La Banque de France a publié ce vendredi un résultat net à l’équilibre pour l’année 2023, mais a annoncé avoir utilisé 12,4 milliards d’euros de ses réserves pour combler un trou opérationnel du même ordre, creusé par sa politique de hausse des taux initiée au été 2022. “La trajectoire (…) des taux directeurs” se traduit par “une perte de revenu monétaire”, compensée par un “fonds pour risques généraux” alimenté notamment en 2022, a déclaré le gouverneur de la Banque de France, François Villeroy de Galhau, devant la presse.
Il faut remonter à 2003 pour retrouver la précédente perte opérationnelle de la Banque de France. Une telle situation de perte opérationnelle pour une banque centrale n’est pas intuitive. Dans ce cas, cela peut s’expliquer de deux manières. La hausse des taux, décidée par la Banque centrale européenne (BCE) pour contrer l’inflation, qui s’était nettement accélérée après le déclenchement de la guerre en Ukraine fin février 2022, contraint la Banque de France à payer davantage les dépôts des banques commerciales.
Conséquences aussi de la période pandémique
Ces derniers reçoivent par exemple une rémunération de 4% sur les espèces non utilisées qu’ils déposent au guichet de la banque centrale. Dans le même temps, la Banque de France perçoit des intérêts bien moindres pour les titres acquis de toutes ses forces lorsque les taux étaient très bas. La fin de cette politique de soutien, très active pendant la pandémie de Covid-19, empêche les banques centrales de remplacer ces titres par d’autres plus récents et plus rémunérateurs.
Résultat : une facture de plus de 12,4 milliards d’euros l’an dernier pour la Banque de France, contre un revenu de près de 5,5 milliards en 2022. Le résultat net est finalement identique en 2022 et 2023 : zéro. La politique monétaire de la BCE, appliquée par toutes les banques centrales de la zone euro, “n’est pas menée pour maximiser nos résultats ou minimiser telle ou telle difficulté”, a souligné le gouverneur de la Banque de France. “Cela se fait par rapport à une boussole et une seule : c’est l’objectif de la stabilité des prix”, a-t-il souligné.

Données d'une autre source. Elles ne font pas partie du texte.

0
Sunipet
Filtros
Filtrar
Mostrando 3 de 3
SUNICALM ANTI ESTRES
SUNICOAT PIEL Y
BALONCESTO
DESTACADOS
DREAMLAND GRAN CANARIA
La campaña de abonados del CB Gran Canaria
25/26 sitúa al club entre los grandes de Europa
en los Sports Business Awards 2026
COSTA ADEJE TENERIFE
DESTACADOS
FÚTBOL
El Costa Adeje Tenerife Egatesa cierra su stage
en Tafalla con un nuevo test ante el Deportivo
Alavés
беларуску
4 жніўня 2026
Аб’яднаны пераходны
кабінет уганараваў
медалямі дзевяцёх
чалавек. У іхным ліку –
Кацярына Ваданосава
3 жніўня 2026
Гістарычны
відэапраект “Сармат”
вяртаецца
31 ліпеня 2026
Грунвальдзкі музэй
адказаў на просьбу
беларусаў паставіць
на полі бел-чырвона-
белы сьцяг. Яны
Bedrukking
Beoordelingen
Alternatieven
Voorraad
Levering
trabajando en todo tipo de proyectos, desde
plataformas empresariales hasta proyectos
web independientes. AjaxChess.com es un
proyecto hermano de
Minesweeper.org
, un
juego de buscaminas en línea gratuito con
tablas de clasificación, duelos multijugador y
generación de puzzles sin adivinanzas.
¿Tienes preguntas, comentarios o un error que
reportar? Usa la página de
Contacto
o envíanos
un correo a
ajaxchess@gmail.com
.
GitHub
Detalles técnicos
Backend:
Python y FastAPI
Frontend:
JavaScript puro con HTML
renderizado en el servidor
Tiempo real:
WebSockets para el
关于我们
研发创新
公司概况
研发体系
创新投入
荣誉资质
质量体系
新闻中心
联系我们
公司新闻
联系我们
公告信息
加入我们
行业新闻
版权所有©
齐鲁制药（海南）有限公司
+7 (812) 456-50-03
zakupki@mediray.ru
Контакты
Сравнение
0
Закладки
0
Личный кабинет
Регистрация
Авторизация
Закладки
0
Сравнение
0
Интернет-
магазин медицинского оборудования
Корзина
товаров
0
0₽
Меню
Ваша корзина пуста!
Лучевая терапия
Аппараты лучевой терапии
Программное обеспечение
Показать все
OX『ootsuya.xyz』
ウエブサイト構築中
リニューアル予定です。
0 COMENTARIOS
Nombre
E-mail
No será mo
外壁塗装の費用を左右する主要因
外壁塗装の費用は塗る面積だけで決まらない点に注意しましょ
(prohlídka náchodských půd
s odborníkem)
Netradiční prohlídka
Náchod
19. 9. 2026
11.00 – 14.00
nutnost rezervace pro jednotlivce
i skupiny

D’autres banques centrales dans la même situation
États-Unis, Allemagne, Suisse… Ailleurs, les grandes banques centrales ont également annoncé des pertes pour l’année 2023 ces dernières semaines. La Réserve fédérale américaine (Fed), par exemple, a publié le 12 janvier une perte opérationnelle de 114,3 milliards de dollars pour 2023, la plus importante de ses 110 ans d’histoire. L’économiste de la Société Générale, Olivier de Boysson, a exclu plus tôt dans la journée tout problème de fonctionnement des banques centrales lié à cette situation atypique, mais pointe un possible problème d’image auprès du grand public.
François Villeroy de Galhau s’est voulu rassurant ce vendredi sur la solidité de la Banque de France. Elle “l’a à son actif”, a-t-il dit, évoquant un montant de réserves “important et suffisant”. La Banque de France avait anticipé en mettant l’an dernier ses 4,4 milliards d’euros de bénéfices avant impôts pour 2022 dans un « fonds pour risques généraux ».
Il dispose encore de 3,9 milliards d’euros sur cette ligne ainsi que d’une réserve de réévaluation de change de près de 20 milliards d’euros. Le gouverneur a également réitéré son engagement à ne pas recourir à la recapitalisation de l’État dans les années à venir.